When I started learning about Bayesian statistics years ago, I was fascinated by the idea that a statistical procedure might take some data in a form like "94% positive out of 85,193 reviews, 98% positive out of 20,785 reviews, 99% positive out of 840 reviews" and give you an objective estimate of who is a more reliable seller. Unfortunately, over time, it become clear that a magic bullet does not exist, and in order for it to give you some estimate of who is a better seller, YOU have to provide it with a rule for how to discount positive reviews based on their count (in a form of a prior). And if you try to cheat by encoding "I don't really have a good idea of know how important the number of reviews is", the statistical procedure will (unsurprisingly) respond with "in that case, I don't know really how to re-rank them" :(
With that many reviews, any reasonable prior would have an infinitesimally small effect on the posterior. Assuming the Bernoulli model in the blog post, the posterior on the fraction f of good reviews is proportional to
p(f|good = 85k*0.94, bad = 85k*0.06) ∝ f^79900*(1 - f)^5100 * f^<p_good = prior number of good review> * (1 - f)^<p_bad = prior number of bad reviews>
∝ f^(79900 + p_good)*(1 - f)^(5100 + p_bad)

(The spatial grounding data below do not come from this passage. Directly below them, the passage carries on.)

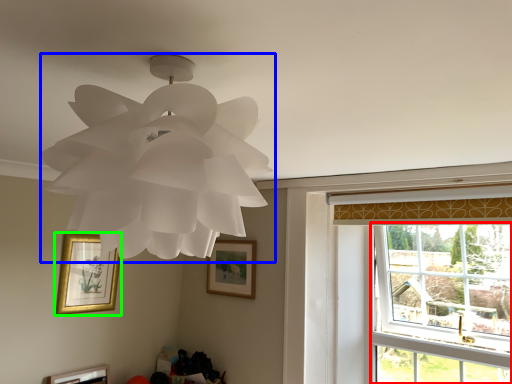 Question: Which is farther away from window (highlighted by a red box)? lamp (highlighted by a blue box) or picture frame (highlighted by a green box)?

Choices:
 (A) lamp
 (B) picture frame

Answer: (A) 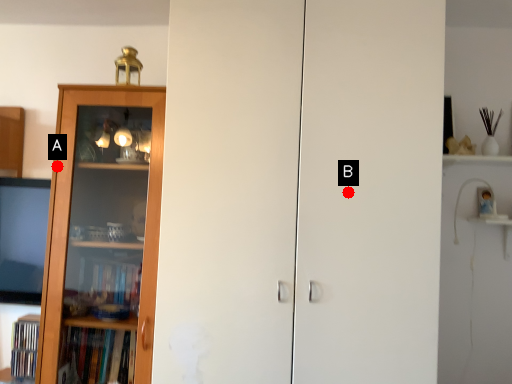 Question: Two points are circled on the image, labeled by A and B beside each circle. Among these points, which one is nearest to the camera?

Choices:
 (A) A is closer
 (B) B is closer

Answer: (B) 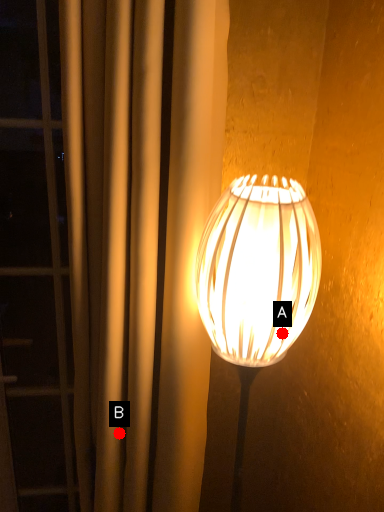 Question: Two points are circled on the image, labeled by A and B beside each circle. Which of the following is the farthest from the observer?

Choices:
 (A) A is further
 (B) B is further

Answer: (B)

Recall that the prior parameters mean that the confidence of your prior knowledge of f is equivalent to having observed p_good positive reviews and p_bad negative reviews. So unless the prior parameters are unreasonably strong (>>1000), any choice of p_good and p_bad will have negligible effect on the posterior.
The main reason Bayesian statistics is not a magic bullet is because it's up to you to interpret the posterior distribution. What really does it mean that the fraction of positive reviews from seller A is greater than the fraction for seller B with probability 0.713? What if it were 0.64? 0.93? That's for you to decide.
And then there's real life: it's better to look at number of annulled negative reviews, if that stat is published. Positive reviews are gamed as standard practice. Negative reviews are bribed away. But the number of negatives removed is a good proxy for how bad the seller is.
If anyone wants to get more into Bayesian stats, I will always recommend Statistical Rethinking by Richard McElreath. Maybe my all time favorite text book. He has an accompanying youtube lecture series as well.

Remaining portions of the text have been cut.